- [Task goal]
Write out exactly the line containing "रुकुमपश्चिमको आठबीसकोट नगरपालिकाका" and all lines that come after it in the listing below, through the very last one.

- [Dataset excerpt]

>>>>>

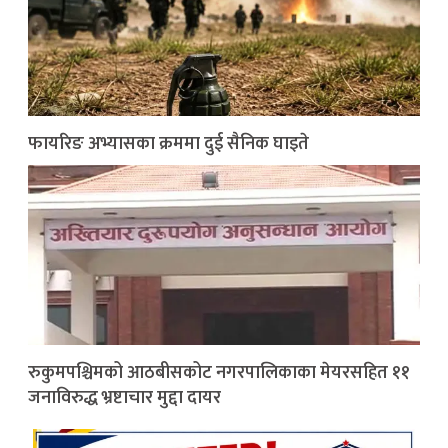
फायरिङ अभ्यासका क्रममा दुई सैनिक घाइते
रुकुमपश्चिमको आठबीसकोट नगरपालिकाका मेयरसहित ११
जनाविरुद्ध भ्रष्टाचार मुद्दा दायर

<<<<<

- [Answer box]
रुकुमपश्चिमको आठबीसकोट नगरपालिकाका मेयरसहित ११
जनाविरुद्ध भ्रष्टाचार मुद्दा दायर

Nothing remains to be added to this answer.